As you solve case studies and metrics design problems, GhostInterview's invisible screen-share provides guidance while keeping your workflow smooth.
Use GhostInterview with its stealth-first workflow so the guidance stays off supported screen shares while you handle deeper stakeholder or technical questions.

Related Interview themes

These are the recurring interview themes worth reviewing before a similar loop.

SQL

SQL questions test your ability to manipulate and query large datasets, a key skill for data scientists at DoorDash.

Data Manipulation

Data manipulation questions ensure you can clean, transform, and analyze data efficiently, a crucial part of the role.

Python

Python is essential for data analysis and manipulation tasks, and proficiency in it is a must for solving complex interview questions.

Open representative DoorDash records

This public page summarizes the pattern. The database is where users inspect the actual record detail, stage context, and full write-up.

Open DoorDash leaked questions

FAQ

What technical skills should I focus on for the DoorDash Data Scientist interview?

Focus on SQL for data queries, Python for data manipulation, and a solid understanding of product metrics and statistical analysis.

How can I prepare for the product analytics case studies?

Study KPIs, retention metrics, and how to analyze user behavior to make data-driven decisions on product performance.

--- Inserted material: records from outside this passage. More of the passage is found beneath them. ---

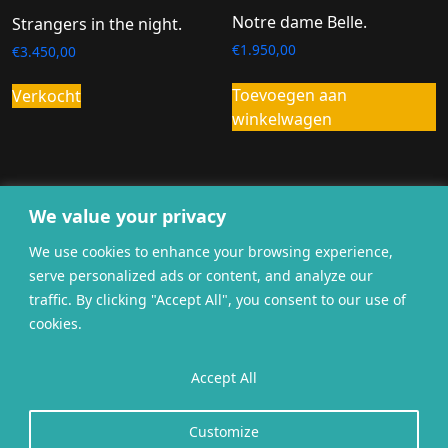
Notre dame Belle.
Strangers in the night.
€
1.950,00
€
3.450,00
Toevoegen aan
Verkocht
winkelwagen
We value your privacy
We use cookies to enhance your browsing experience,
serve personalized ads or content, and analyze our
traffic. By clicking "Accept All", you consent to our use of
cookies.
Algemene
Accept All
Privacybeleid
Cookies
voorwaarden
Website gerealiseerd door
twoScript
.
Customize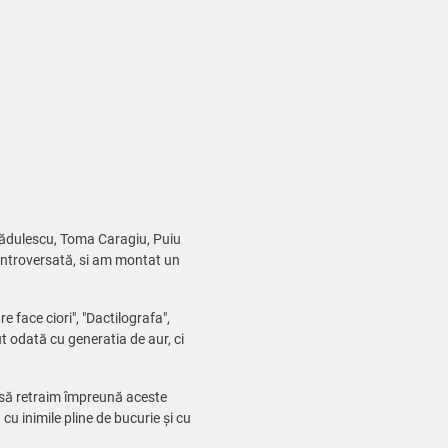
Rădulescu, Toma Caragiu, Puiu
controversată, si am montat un
 face ciori", "Dactilografa",
ut odată cu generatia de aur, ci
m să retraim împreună aceste
u inimile pline de bucurie și cu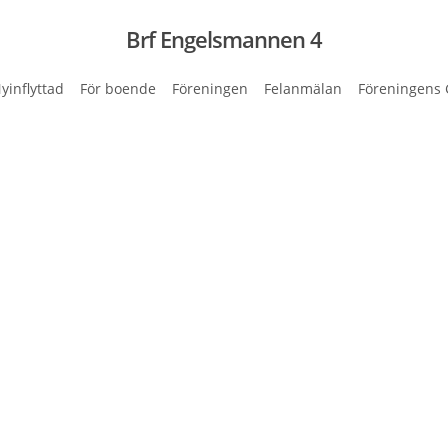
Brf Engelsmannen 4
yinflyttad
För boende
Föreningen
Felanmälan
Föreningens 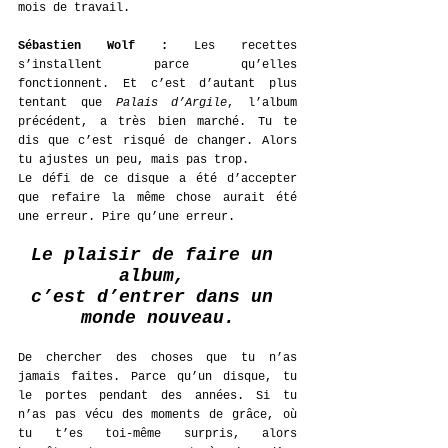
mois de travail. 
Sébastien Wolf : 
Les recettes 
s’installent parce qu’elles 
fonctionnent. Et c’est d’autant plus 
tentant que 
Palais d’Argile
, l’album 
précédent, a très bien marché. Tu te 
dis que c’est risqué de changer. Alors 
tu ajustes un peu, mais pas trop.
Le défi de ce disque a été d’accepter 
que refaire la même chose aurait été 
une erreur. Pire qu’une erreur. 
Le plaisir de faire un 
album, 
c’est d’entrer dans un 
monde nouveau.
De chercher des choses que tu n’as 
jamais faites. Parce qu’un disque, tu 
le portes pendant des années. Si tu 
n’as pas vécu des moments de grâce, où 
tu t’es toi-même surpris, alors 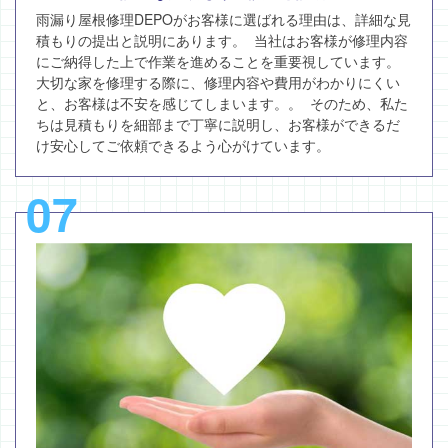
雨漏り屋根修理DEPOがお客様に選ばれる理由は、詳細な見
積もりの提出と説明にあります。 当社はお客様が修理内容
にご納得した上で作業を進めることを重要視しています。
大切な家を修理する際に、修理内容や費用がわかりにくい
と、お客様は不安を感じてしまいます。。 そのため、私た
ちは見積もりを細部まで丁寧に説明し、お客様ができるだ
け安心してご依頼できるよう心がけています。
07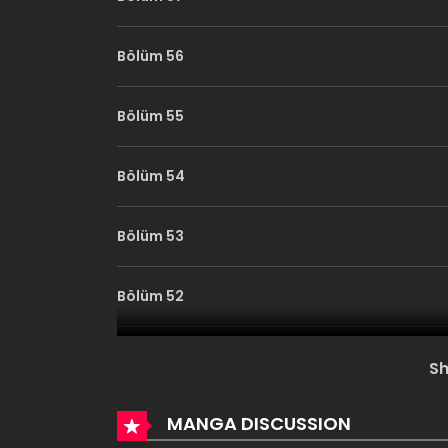
Bölüm 56
Bölüm 55
Bölüm 54
Bölüm 53
Bölüm 52
Bölüm 51
S
Bölüm 50
MANGA DISCUSSION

What kind of questions should I expect during the phone screen?

Expect questions on SQL queries, data manipulation tasks, and basic product analytics scenarios that test your analytical approach.

What types of problems should I prepare for in the onsite interview?

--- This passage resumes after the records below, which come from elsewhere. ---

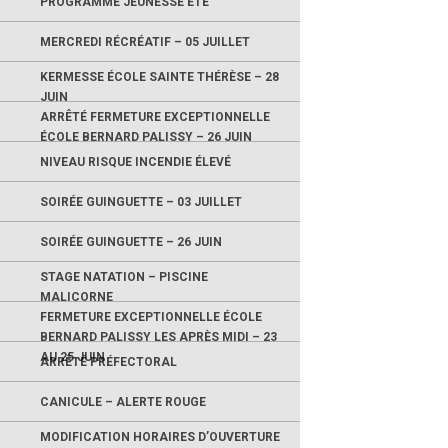
PROGRAMME JEUNESSE ÉTÉ
MERCREDI RÉCRÉATIF – 05 JUILLET
KERMESSE ÉCOLE SAINTE THÉRÈSE – 28
JUIN
ARRÊTÉ FERMETURE EXCEPTIONNELLE
ÉCOLE BERNARD PALISSY – 26 JUIN
NIVEAU RISQUE INCENDIE ÉLEVÉ
SOIRÉE GUINGUETTE – 03 JUILLET
SOIRÉE GUINGUETTE – 26 JUIN
STAGE NATATION – PISCINE
MALICORNE
FERMETURE EXCEPTIONNELLE ÉCOLE
BERNARD PALISSY LES APRÈS MIDI – 23
AU 25 JUIN
ARRÊTÉ PRÉFECTORAL
CANICULE – ALERTE ROUGE
MODIFICATION HORAIRES D’OUVERTURE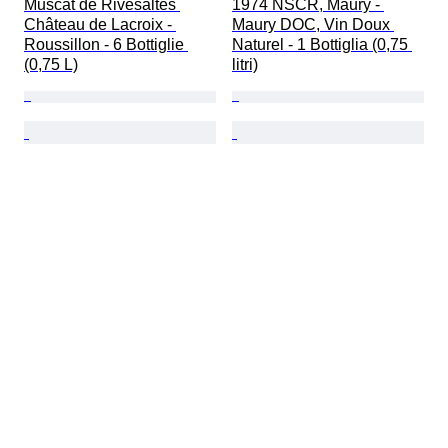
Muscat de Rivesaltes 
1974 NSCR, Maury - 
Château de Lacroix - 
Maury DOC, Vin Doux 
Roussillon - 6 Bottiglie 
Naturel - 1 Bottiglia (0,75 
(0,75 L)
litri)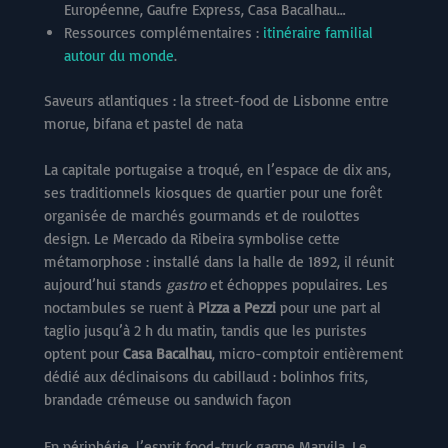
Européenne, Gaufre Express, Casa Bacalhau…
Ressources complémentaires :
itinéraire familial
autour du monde
.
Saveurs atlantiques : la street-food de Lisbonne entre
morue, bifana et pastel de nata
La capitale portugaise a troqué, en l’espace de dix ans,
ses traditionnels kiosques de quartier pour une forêt
organisée de marchés gourmands et de roulottes
design. Le Mercado da Ribeira symbolise cette
métamorphose : installé dans la halle de 1892, il réunit
aujourd’hui stands
gastro
et échoppes populaires. Les
noctambules se ruent à
Pizza a Pezzi
pour une part al
taglio jusqu’à 2 h du matin, tandis que les puristes
optent pour
Casa Bacalhau
, micro-comptoir entièrement
dédié aux déclinaisons du cabillaud : bolinhos frits,
brandade crémeuse ou sandwich façon
En périphérie, l’esprit food-truck gagne Marvila. Le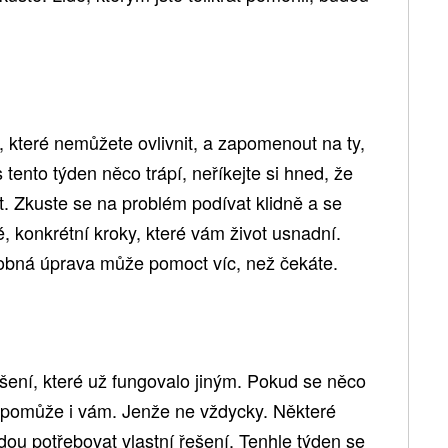
, které nemůžete ovlivnit, a zapomenout na ty,
tento týden něco trápí, neříkejte si hned, že
. Zkuste se na problém podívat klidně a se
 konkrétní kroky, které vám život usnadní.
robná úprava může pomoct víc, než čekáte.
šení, které už fungovalo jiným. Pokud se něco
to pomůže i vám. Jenže ne vždycky. Některé
ou potřebovat vlastní řešení. Tenhle týden se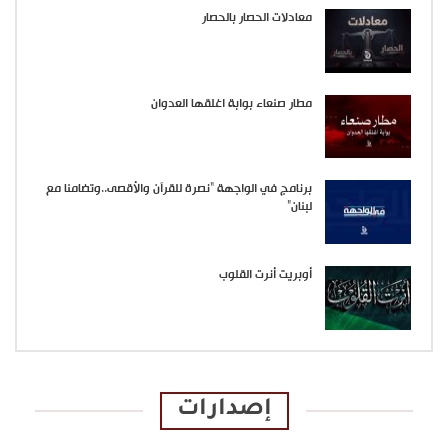
معادلات الحصار بالحصار
مطار صنعاء بوابة اغلقها العدوان
برنامج في الواجهة “نصرة للقرآن والأقصى..وتضامنا مع
لبنان”
أوبريت أنرت القلوب
إصدارات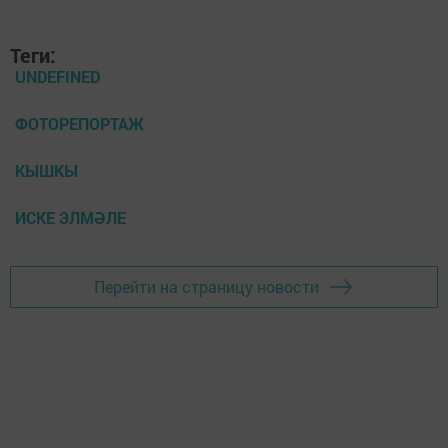
Теги:
UNDEFINED
ФОТОРЕПОРТАЖ
КЫШКЫ
ИСКЕ ЭЛМӘЛЕ
Перейти на страницу новости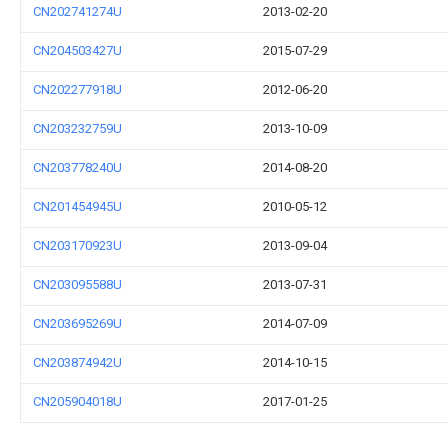
CN202741274U
2013-02-20
CN204503427U
2015-07-29
CN202277918U
2012-06-20
CN203232759U
2013-10-09
CN203778240U
2014-08-20
CN201454945U
2010-05-12
CN203170923U
2013-09-04
CN203095588U
2013-07-31
CN203695269U
2014-07-09
CN203874942U
2014-10-15
CN205904018U
2017-01-25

Be prepared for deeper case studies, including A/B testing, statistics problems, and more complex data manipulation challenges.

Can GhostInterview help during the actual DoorDash interview?

Yes. Use GhostInterview during live coding rounds, system design discussion, and follow-up pressure while the interview is happening. On supported platforms, the overlay is designed to stay hidden on screen share.